The inherent susceptibility of 2-D materials to thermal fluctuations poses a major challenge to achieving ferromagnetic order in such materials.

2-D ferromagnetism is interesting not just for the fundamental physics discoveries it can unlock, but as a possible 'missing ingredient' necessary for vdW heterostructure spintronics.

The ferromagnetism of robust, atomically-thin ferromagnets is thought to be enabled by magnetocrystalline anisotropy, which suppresses thermal fluctuations.

Recent ground-breaking discoveries of long-range, intrinsic ferromagnetism in 2-D materials could start a new era in the field of spintronics and conventional magnetism technologies.

However it is very difficult to determine ferromagnetism in 2-D materials, because thermal energy inevitably penetrates into a ferromagnetic material and could excites the aligned electron spins at non-zero temperatures.

However, the scientists found that magnetic anisotropy could make it possible to observe 2-D ferromagnetism.

The paper:

• reviews recent progress in 2-D ferromagnetism
• studies the role of magnetic anisotropy in 2-D ferromagnets
• predicts new, possible 2-D ferromagnets, and how to find them
• investigates the role of ferromagnetism in topological phases
• discusses possible applications of atomically-thin ferromagnets in novel dissipationless electronics, spintronics, and other conventional magnetic technologies.

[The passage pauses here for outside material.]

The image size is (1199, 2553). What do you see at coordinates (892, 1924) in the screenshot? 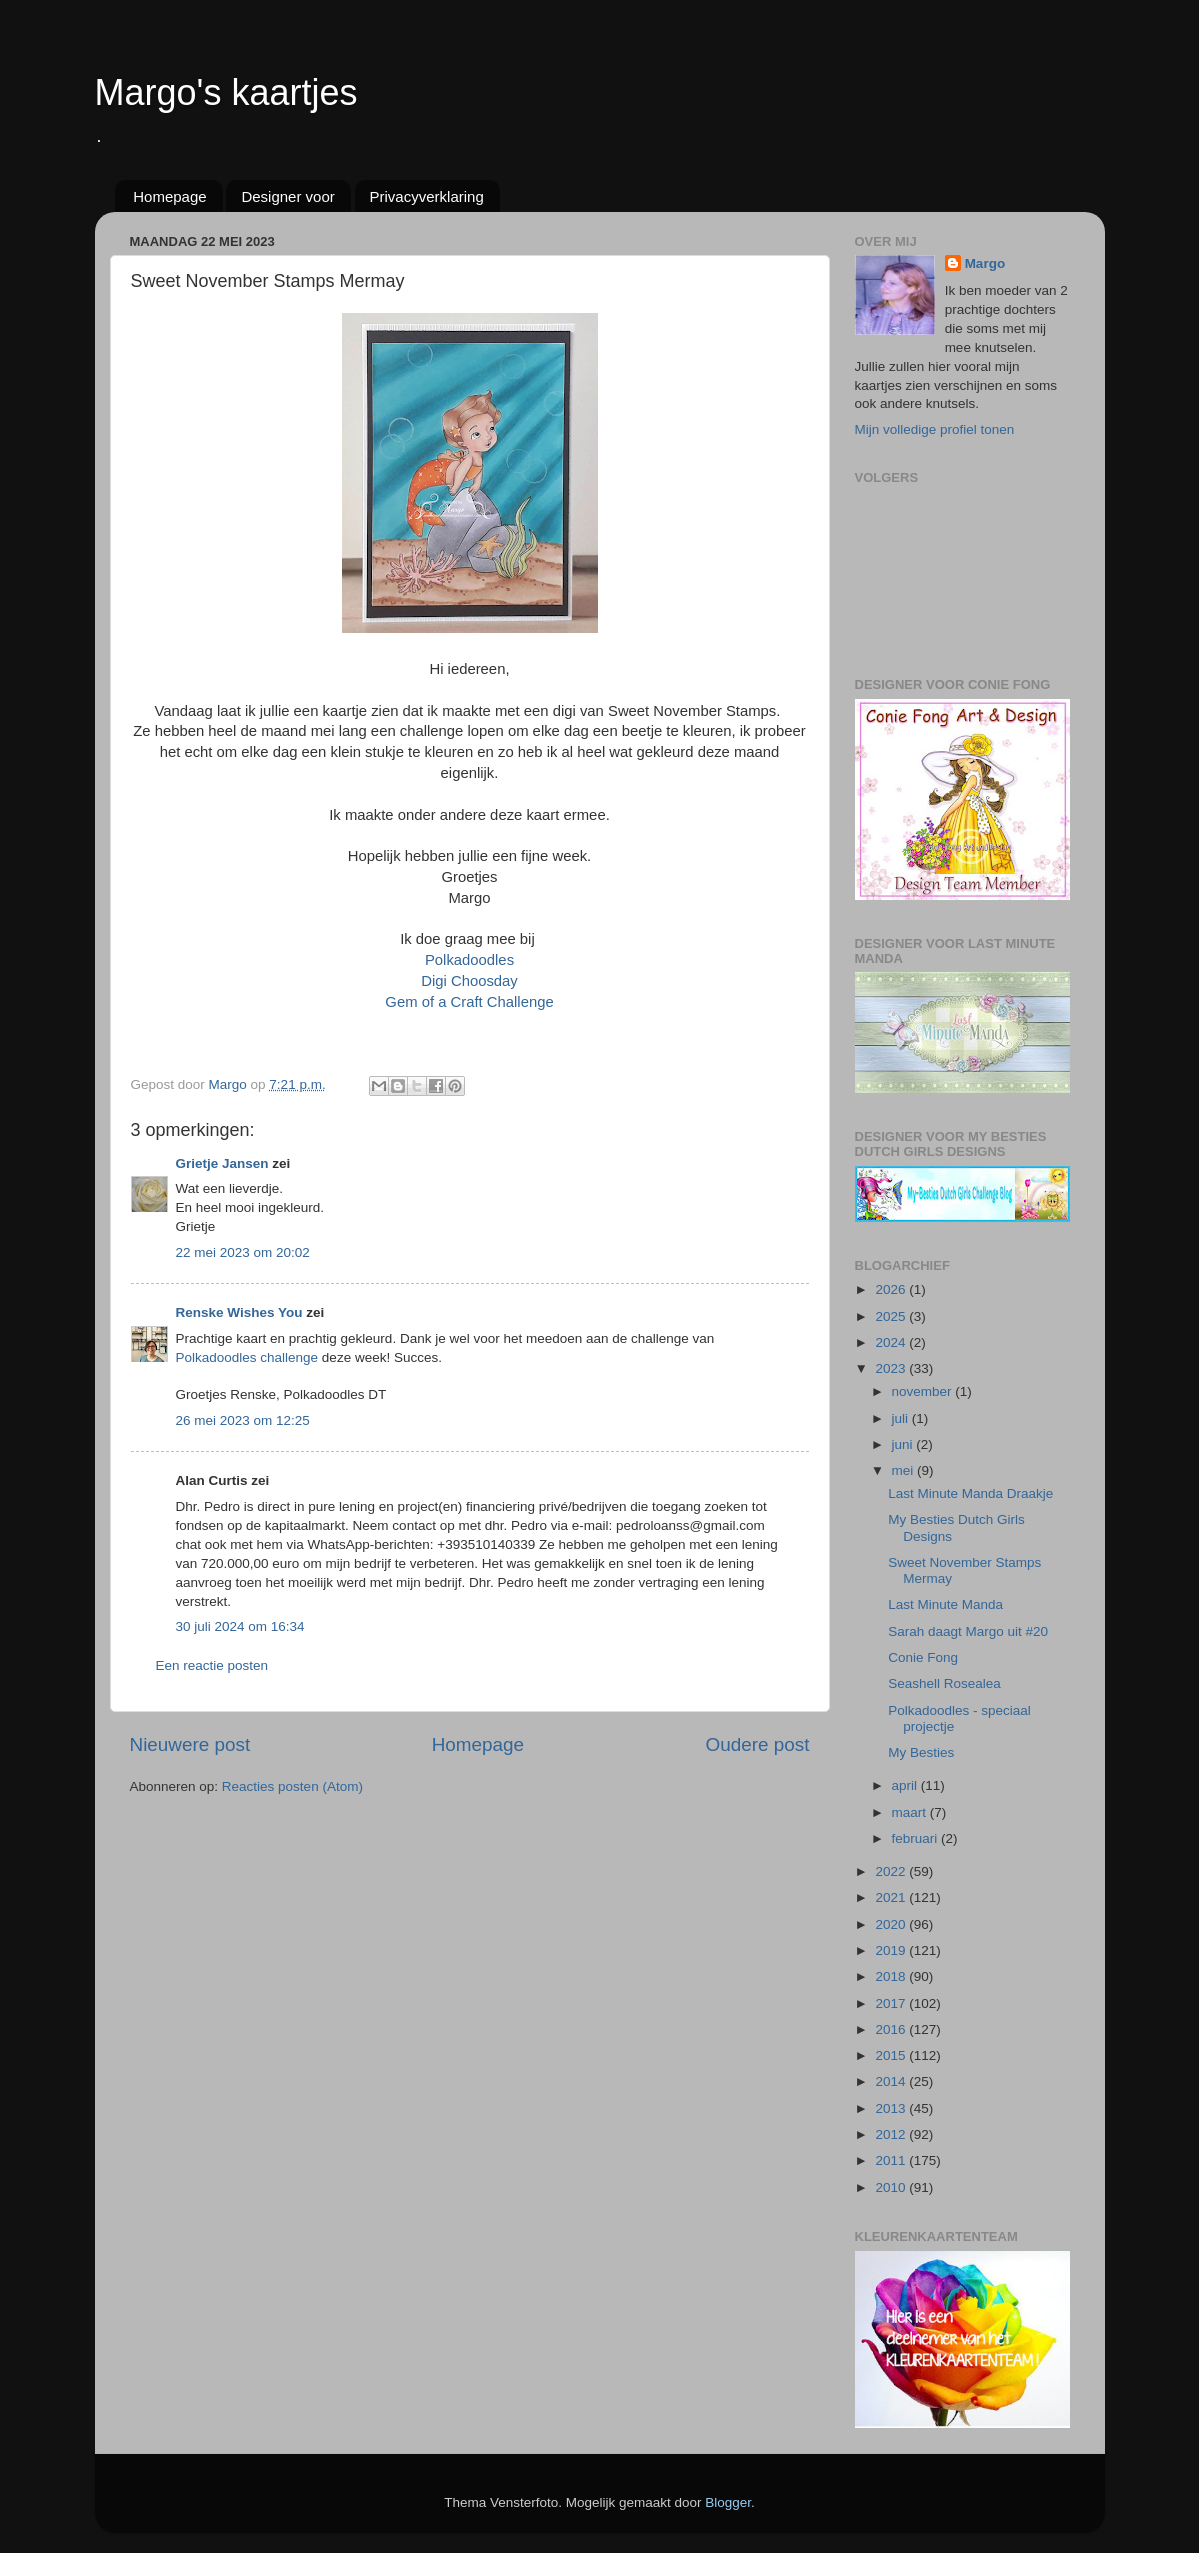
I see `2020` at bounding box center [892, 1924].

The review will assist the scientific community in its exploration of novel 2-D ferromagnetic families, potentially spawning new technologies and further improving the fundamental understanding of this fascinating area.

Long range intrinsic ferromagnetism in two dimensional materials and dissipationless future technologies was published in Applied Physics Reviews in November 2018.